NKRI Bersyariah : Dilematika Antara Memperkuat
Kebhinekaan atau Menghidupkan Kembali Hukum Antar Golongan
Oleh : Fazal Akmal Musyarri, S.H.
Beberapa
waktu lalu pasca pecahnya momentum Aksi Bela Islam yang terjadi pada tanggal 02
Desember 2016 atau yang lebih dikenal sebagai Gerakan 212, digelar Reuni
Persaudaraan Alumni 212 dimana salah satu pentolan yang dianggap sebagai Imam
Besar, yaitu Habib Rizieq Shihab, berpidato melalui jaringan seluler meskipun
tidak hadir secara fisik karena sedang berada di Arab Saudi. Pada momentum
gelaran Reuni 212 inilah, gagasan mendirikan Negara Kesatuan Republik Indonesia
yang Bersyariah atau NKRI Bersyariah mulai dilontarkan dan dipopulerkan.
Gagasan yang pada intinya menyerukan untuk menegakkan syariat islam di
Indonesia ini sebenarnya bukan yang pertama kalinya muncul. Gagasan ini pernah
diinisiasi oleh suatu gerakan milisi islam yang dikenal dengan sebutan Darul
Islam/Negara Islam Indonesia yang diimami oleh Sekarmadji Maridjan
Kartosoewirjo, sebagai suatu gerakan pemberontakan yang telah ditumpas.
Kembali
lagi dengan pembahasan mengenai NKRI Bersyariah yang dikemukakan oleh Habib
Rizieq Shihab. Dalam pidatonya, Habib Rizieq Shihab menyatakan bahwasannya NKRI
Bersyariah tidak bertentangan dengan Pancasila dan UUD NRI 1945. Namun justru
terlihat menekankan kepada mengembalikan marwah Pancasila kepada Piagam
Jakarta, dimana pada sila pertama yang berbunyi “Ketuhanan dengan kewajiban
menjalankan syariat islam bagi pemeluknya” sehingga dikatakan NKRI Bersyariah
sama sekali tidak bertentangan dengan Pancasila, tapi NKRI yang beragama, NKRI
yang ber-Ketuhanan Yang Maha Esa, NKRI yang menjunjung tinggi nilai-nilai
luhur, dan NKRI yang tunduk dan patuh kepada hukum Allah S.W.T. Apakah konsep
NKRI Bersyariah adalah konsep yang ideal untuk diterapkan di Indonesia?
Sebelumnya,
perlu diketahui terlebih dahulu makna “Syariah” sebagai kata dasar dari
“Bersyariah”. Syariah apabila ditransliterasikan dalam Bahasa Indonesia berarti
syariat. Dalam KBBI, syariah adalah hukum agama yang menetapkan peraturan hidup
manusia, hubungan manusia dengan Allah S.W.T., hubungan manusia dengan manusia dan
alam sekitar berdasarkan Al-Qur’an dan hadis.
Sedangkan
menurut Dr.Hamid ar-Rifai’e, Syariat Islam (شركاء لا أوصياء) adalah suatu tatanan kehidupan yang mana di
dalamnya didasari oleh berbuat kebaikan pada manusia dan menegakkan keadilan.

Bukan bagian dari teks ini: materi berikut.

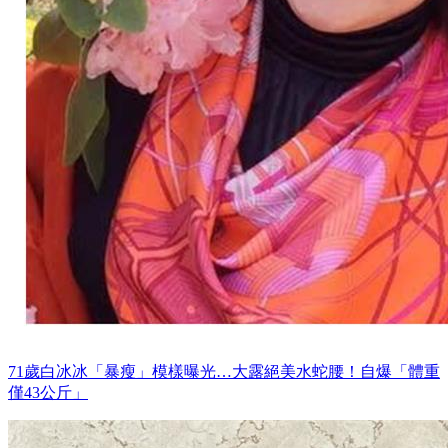
71歲白冰冰「暴瘦」模樣曝光…大露絕美水蛇腰！自爆「體重
僅43公斤」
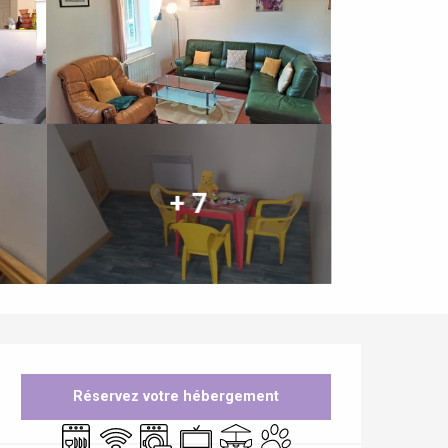
+ 7
Ouverture et coordonnées
Réservez votre hébergement
Lave vaisselle
WiFi
Lave linge
Télévision
Terrasse
Animaux acceptés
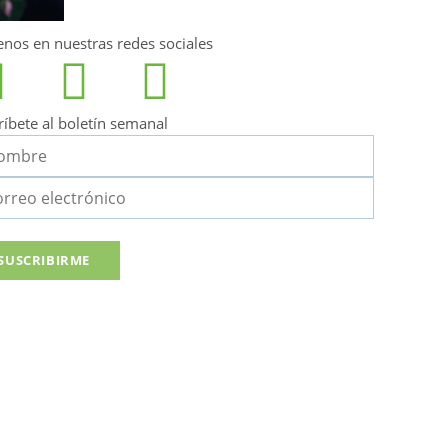
enos en nuestras redes sociales
ríbete al boletín semanal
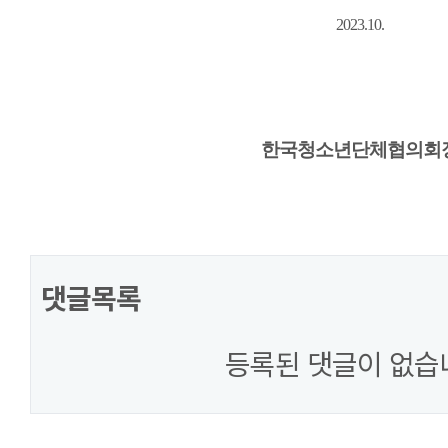
2023.10.
한국청소년단체협의회
댓글목록
등록된 댓글이 없습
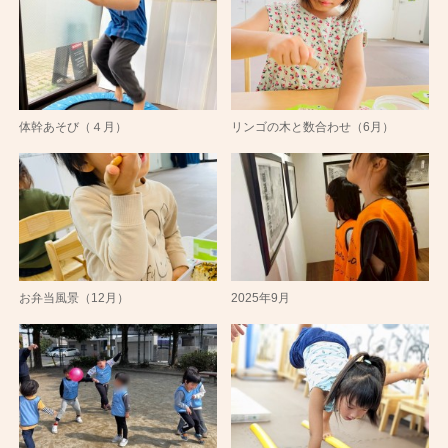
体幹あそび（４月）
リンゴの木と数合わせ（6月）
お弁当風景（12月）
2025年9月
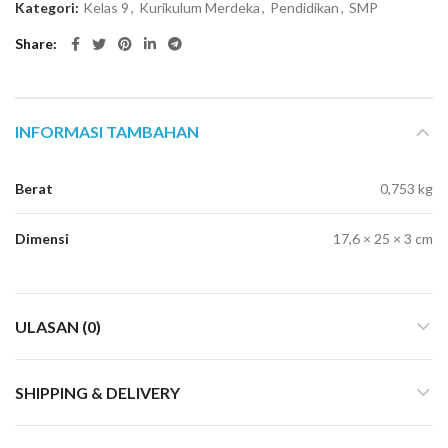
Kategori:
Kelas 9
,
Kurikulum Merdeka
,
Pendidikan
,
SMP
Share
INFORMASI TAMBAHAN
Berat
0,753 kg
Dimensi
17,6 × 25 × 3 cm
ULASAN (0)
SHIPPING & DELIVERY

Syariat islam secara sederhana berarti menjalani kehidupan dan mengedepankan
kemaslahatan hamba. Adapun indikator kemaslahatan seorang hamba antara lain
meliputi terjaminnya (kesehatan) akal, agama, hidup, kesehatan, dan akhlaqnya
serta kehidupan sosial kemasyarakatnya. Pengertian tersebut sesuai dengan
konsep Maqashid Syari’ah.
Syariah
secara bahasa dapat diartikan sebagai jalan, thoriqot, atau manhaj. Sedangkan
secara istilah, Syariah berarti agama, berupa apa yang dijelaskan oleh Allah
dan Rasul-Nya meliputi halal dan haram, perintah dan larangan, tujuannya adalah
untuk mengeluarkan manusia dari kesesatan kepada jalan yang terang. Hakikat
Syariah dapat ditemukan pada Q.S. Al-Jatsiyah ayat 18 yang berbunyi :
... لنخرجهم من الظلمات
إلى النور
yang artinya “..mengkuti
Rasullah dan taat kepadanya. Sehingga tidak taat padanya, sama saja tidak taat
pada agama”. Syariah bersumber dari Al-Qur’an, Sunnah atau Hadits, Ijma’, dan Qiyas.

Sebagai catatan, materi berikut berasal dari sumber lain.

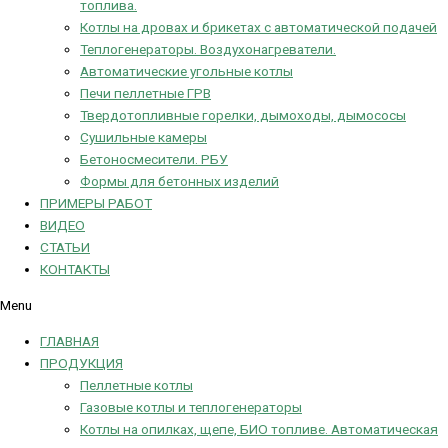
топлива.
Котлы на дровах и брикетах с автоматической подачей
Теплогенераторы. Воздухонагреватели.
Автоматические угольные котлы
Печи пеллетные ГРВ
Твердотопливные горелки, дымоходы, дымососы
Сушильные камеры
Бетоносмесители. РБУ
Формы для бетонных изделий
ПРИМЕРЫ РАБОТ
ВИДЕО
СТАТЬИ
КОНТАКТЫ
Menu
ГЛАВНАЯ
ПРОДУКЦИЯ
Пеллетные котлы
Газовые котлы и теплогенераторы
Котлы на опилках, щепе, БИО топливе. Автоматическая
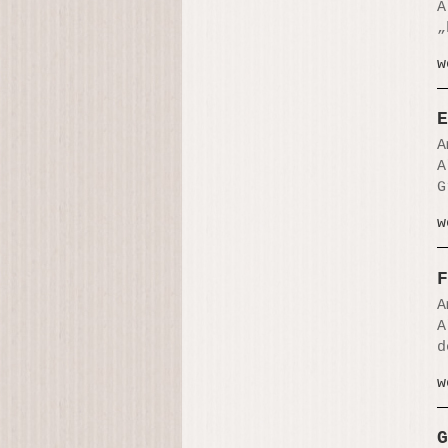
A
„
w
E
A
A
G
w
F
A
A
d
w
G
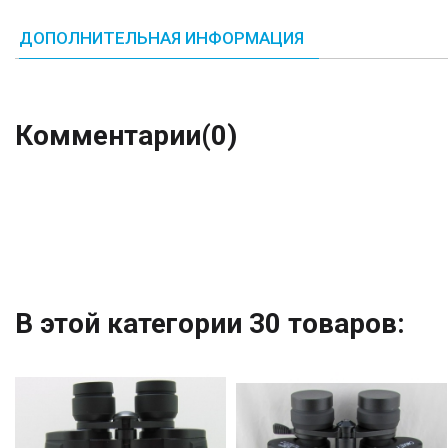
ДОПОЛНИТЕЛЬНАЯ ИНФОРМАЦИЯ
Комментарии
(0)
В этой категории 30 товаров:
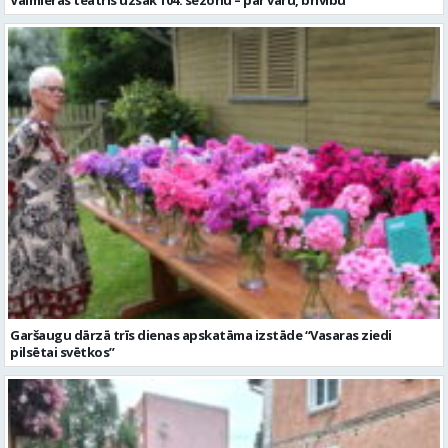
Garšaugu dārzā trīs dienas apskatāma izstāde “Vasaras ziedi
pilsētai svētkos”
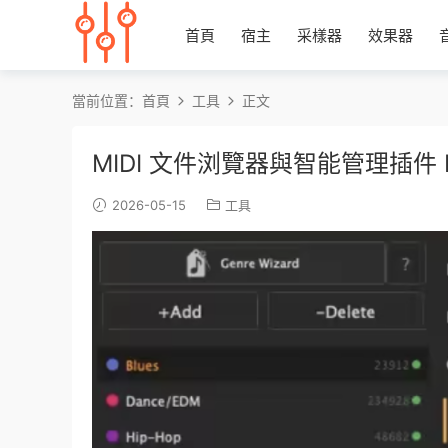
首頁
宿主
采樣器
效果器
當前位置：
首頁
工具
正文
MIDI 文件浏覽器與智能管理插件 Ivosch
2026-05-15
工具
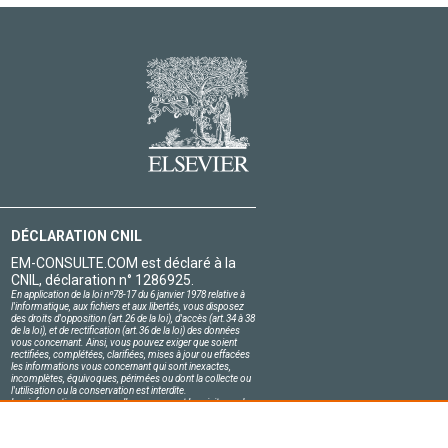
DÉCLARATION CNIL
EM-CONSULTE.COM est déclaré à la
CNIL, déclaration n° 1286925.
En application de la loi nº78-17 du 6 janvier 1978 relative à
l'informatique, aux fichiers et aux libertés, vous disposez
des droits d'opposition (art.26 de la loi), d'accès (art.34 à 38
de la loi), et de rectification (art.36 de la loi) des données
vous concernant. Ainsi, vous pouvez exiger que soient
rectifiées, complétées, clarifiées, mises à jour ou effacées
les informations vous concernant qui sont inexactes,
incomplètes, équivoques, périmées ou dont la collecte ou
l'utilisation ou la conservation est interdite.
Les informations personnelles concernant les visiteurs de
notre site, y compris leur identité, sont confidentielles.
Le responsable du site s'engage sur l'honneur à respecter
les conditions légales de confidentialité applicables en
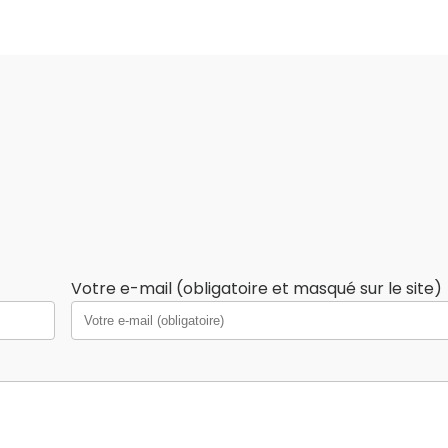
Votre e-mail (obligatoire et masqué sur le site)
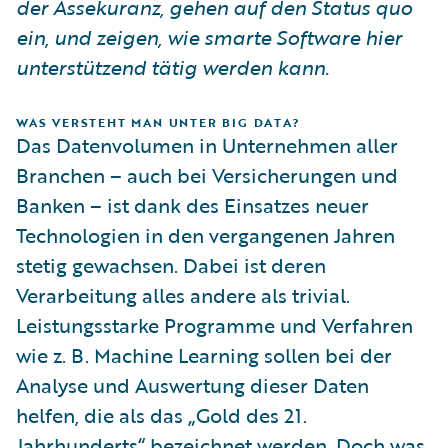
der Assekuranz, gehen auf den Status quo
ein, und zeigen, wie smarte Software hier
unterstützend tätig werden kann.
WAS VERSTEHT MAN UNTER BIG DATA?
Das Datenvolumen in Unternehmen aller
Branchen – auch bei Versicherungen und
Banken – ist dank des Einsatzes neuer
Technologien in den vergangenen Jahren
stetig gewachsen. Dabei ist deren
Verarbeitung alles andere als trivial.
Leistungsstarke Programme und Verfahren
wie z. B. Machine Learning sollen bei der
Analyse und Auswertung dieser Daten
helfen, die als das „Gold des 21.
Jahrhunderts“ bezeichnet werden. Doch was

Syariah islam memiliki karakteristik sebagai berikut :
1.
Merupakan syariat
yang Rabbani (ketuhanan);
2.
Ma’shum (terjaga);
3.
Berbicara pada
hati dan pikiran manusia;
4.
Bersifat
universal;
5.
Syȃmilah, menyeluruh
segala aspek kehidupan menusia (meliputi ibadah dan mu’amalah);
6.
Mabniyyah, terkonstruk
atas dasar kemudahan dan perlindungan hajat orang banyak, menjamin kebahagiaannya,
adapun kadar kepatuhan seseorang atas agama adalah bergantung pada kemampuan
iman masing-masing.
Berdasarkan
paparan diatas, terlihat meskipun Syariah memiliki sifat yang universal, namun
tidak semua golongan diakomodir oleh Syariah sebagai suatu dasar hukum islam.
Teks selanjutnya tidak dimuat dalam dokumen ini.